UPDATE: The old python-documentcloud has been deprecated, breaking the functionality of this project. I am working on using the current version of the library, but some functionality may not work.
A command line interface to the DocumentCloud service, written in Python.
I started this project because I needed a way to bulk upload a directory of documents where I had already uploaded some of the documents. I needed a more flexible client that let me use common Unix command line tools like find
, ls
, grep
and xargs
to provide input to the program. Similarly, I imagine the output of this program being piped to tools like csvkit or ndjson-cli.
This project serves a need for me when I need programatic interaction with the DocumentCloud API, but don't want to have to write the same boilerplate code, or bootstrap a coding project to upload some documents or extract a list of entities.

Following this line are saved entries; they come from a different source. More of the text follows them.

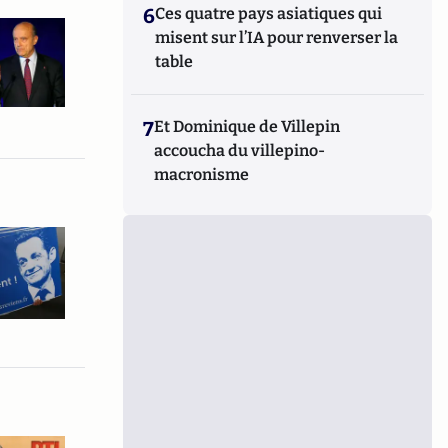
6
Ces quatre pays asiatiques qui
misent sur l’IA pour renverser la
table
7
Et Dominique de Villepin
accoucha du villepino-
macronisme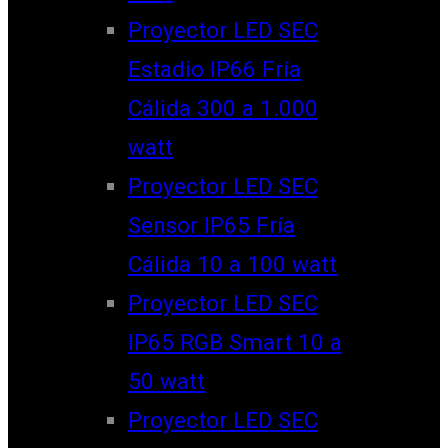
Proyector LED SEC
Estadio IP66 Fría
Cálida 300 a 1.000
watt
Proyector LED SEC
Sensor IP65 Fría
Cálida 10 a 100 watt
Proyector LED SEC
IP65 RGB Smart 10 a
50 watt
Proyector LED SEC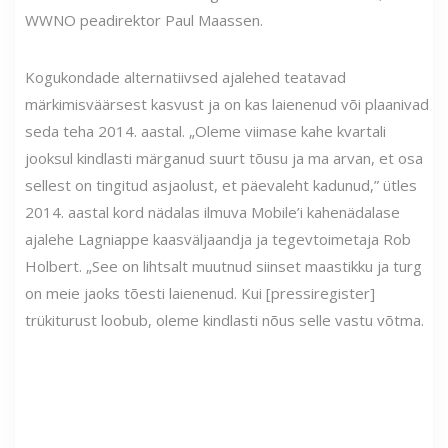
WWNO peadirektor Paul Maassen.
Kogukondade alternatiivsed ajalehed teatavad
märkimisväärsest kasvust ja on kas laienenud või plaanivad
seda teha 2014. aastal. „Oleme viimase kahe kvartali
jooksul kindlasti märganud suurt tõusu ja ma arvan, et osa
sellest on tingitud asjaolust, et päevaleht kadunud,” ütles
2014. aastal kord nädalas ilmuva Mobile’i kahenädalase
ajalehe Lagniappe kaasväljaandja ja tegevtoimetaja Rob
Holbert. „See on lihtsalt muutnud siinset maastikku ja turg
on meie jaoks tõesti laienenud. Kui [pressiregister]
trükiturust loobub, oleme kindlasti nõus selle vastu võtma.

I'm adding features as I need them for my work. Currently this utility supports the following:
- Uploading documents
- Retrieving project metadata
- Retriveving document metadata
- Retrieving document entities
Use pip:
pip install git+git://github.com/ghing/python-documentcloud-cli.git#egg=python-documentcloud-cli
You can specify username and password with the --username
and --password
command-line arguments, or with the DOCUMENTCLOUD_USERNAME
and DOCUMENTCLOUD_PASSWORD
environment variables. The latter are preferred because then passwords won't accidently be stored in your shell history.
cat urls.txt | \
xargs -I % sh -c "documentcloud upload --project 'Test Project' %"
documentcloud projects get "Test Project" | ndjson-split d.projects[0].document_ids
documentcloud projects get "Test Project" | \
ndjson-split d.projects[0].document_ids | \
xargs -n 1 -I {} documentcloud documents get {} | \
in2csv -f ndjson
documentcloud documents entities 12345-test-slug | \
ndjson-split d.entities | \
ndjson-filter 'd.type == "organization"' | \
in2csv -f ndjson
documentcloud projects get "Test Project" | \
ndjson-split d.projects[0].document_ids | \
xargs -I % documentcloud documents entities % | \
ndjson-split d.entities | \
in2csv -f ndjson
- dcupload - A quick and dirty command line tool for bulk uploading documents to DocumentCloud.